C. S. Lewis's The Last Battle includes a scene of what amounts to the Last Judgment (I don't recall the exact chapter, but it's toward the end of the book):
The creatures came rushing on, their eyes brighter and brighter as they drew nearer and nearer to the standing Stars. But as they came right up to Aslan one or other of two things happened to each of them. They all looked straight in his face, I don't think they had any choice about that. And when some looked, the expression of their faces changed terribly - it was fear and hatred: except that, on the faces of Talking Beasts, the fear and hatred only lasted for a fraction of a second. You could see that they had suddenly ceased to be Talking Beasts. They were just ordinary animals. And all the creatures who looked at Aslan in that way swerved to their right, his left, and disappeared into his huge black shadow, which (as you have heard) streamed away to the left of the doorway. The children never saw them again. I don't know what became of them.

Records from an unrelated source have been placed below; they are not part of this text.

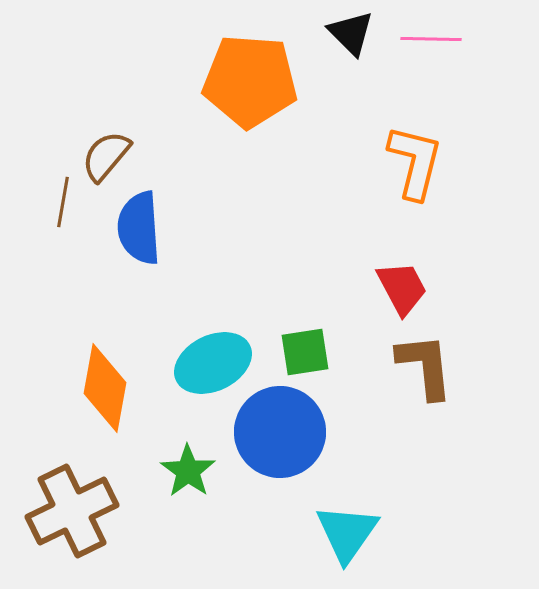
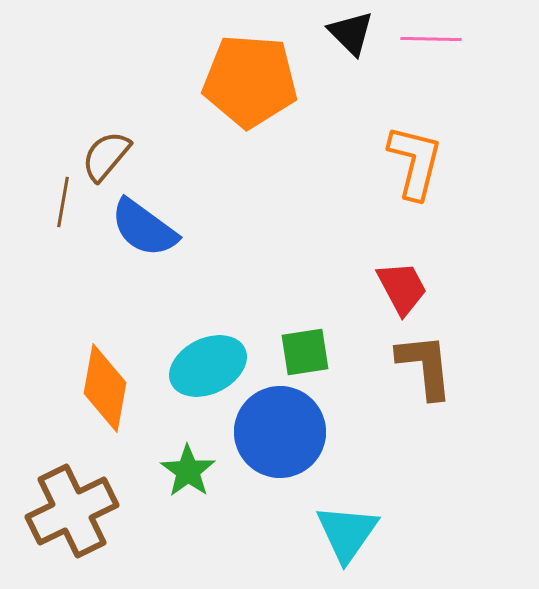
blue semicircle: moved 5 px right; rotated 50 degrees counterclockwise
cyan ellipse: moved 5 px left, 3 px down
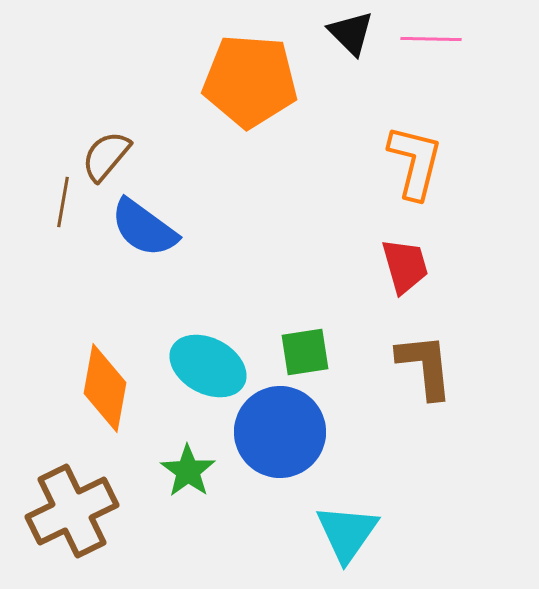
red trapezoid: moved 3 px right, 22 px up; rotated 12 degrees clockwise
cyan ellipse: rotated 54 degrees clockwise
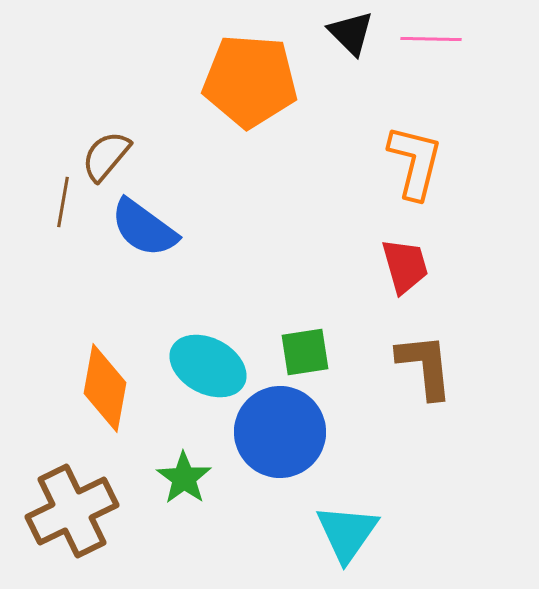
green star: moved 4 px left, 7 px down
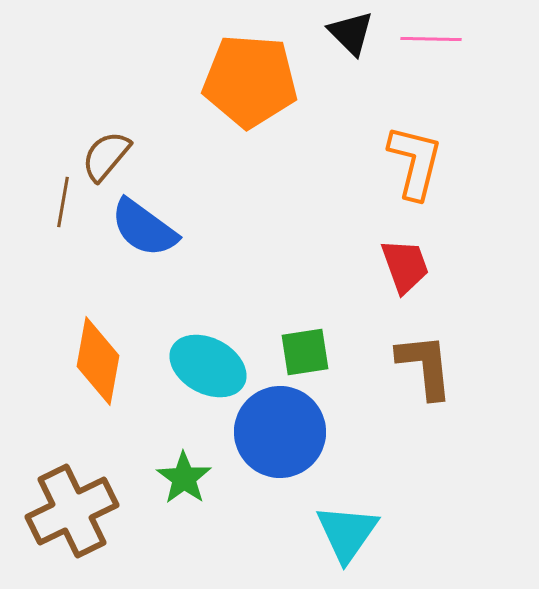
red trapezoid: rotated 4 degrees counterclockwise
orange diamond: moved 7 px left, 27 px up
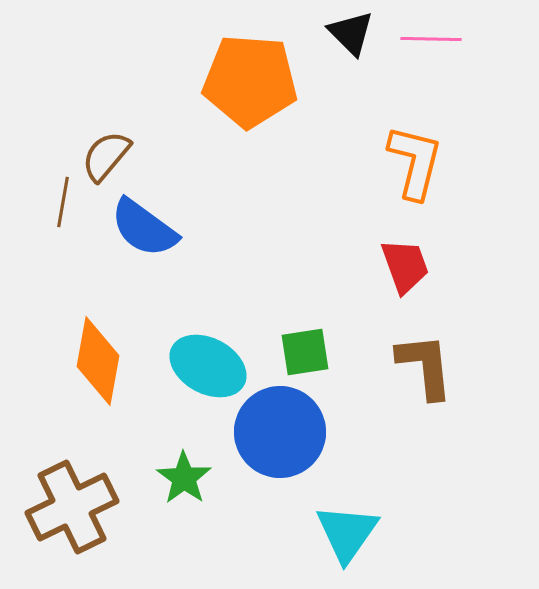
brown cross: moved 4 px up
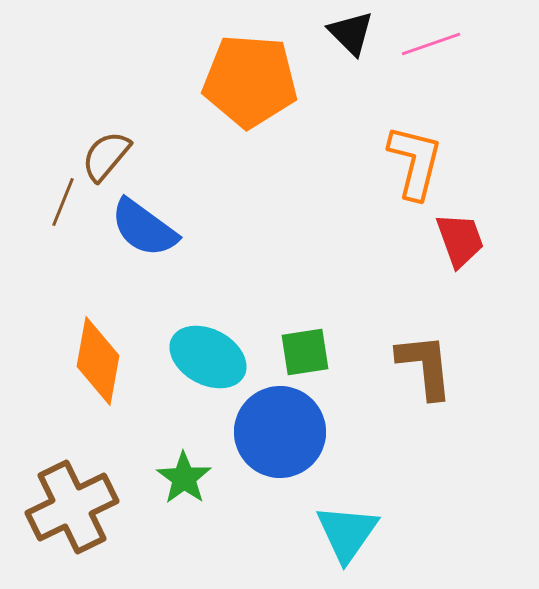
pink line: moved 5 px down; rotated 20 degrees counterclockwise
brown line: rotated 12 degrees clockwise
red trapezoid: moved 55 px right, 26 px up
cyan ellipse: moved 9 px up
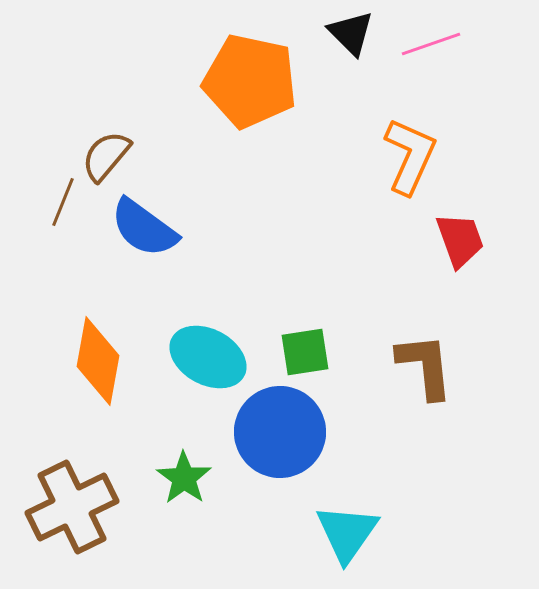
orange pentagon: rotated 8 degrees clockwise
orange L-shape: moved 5 px left, 6 px up; rotated 10 degrees clockwise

Is C. S. Lewis endorsing annihilationism (i.e. "conditional immortality", where some people become immortal and others either cease to exist or cease to be conscious) here?
His statement that "You could see that they had suddenly ceased to be Talking Beasts" and that they "disappeared into his huge black shadow" seems to suggest "yes," but his statement that "I don't know what became of them" seems to suggest that Lewis is deliberately trying to avoid taking a position on exactly what happened to them.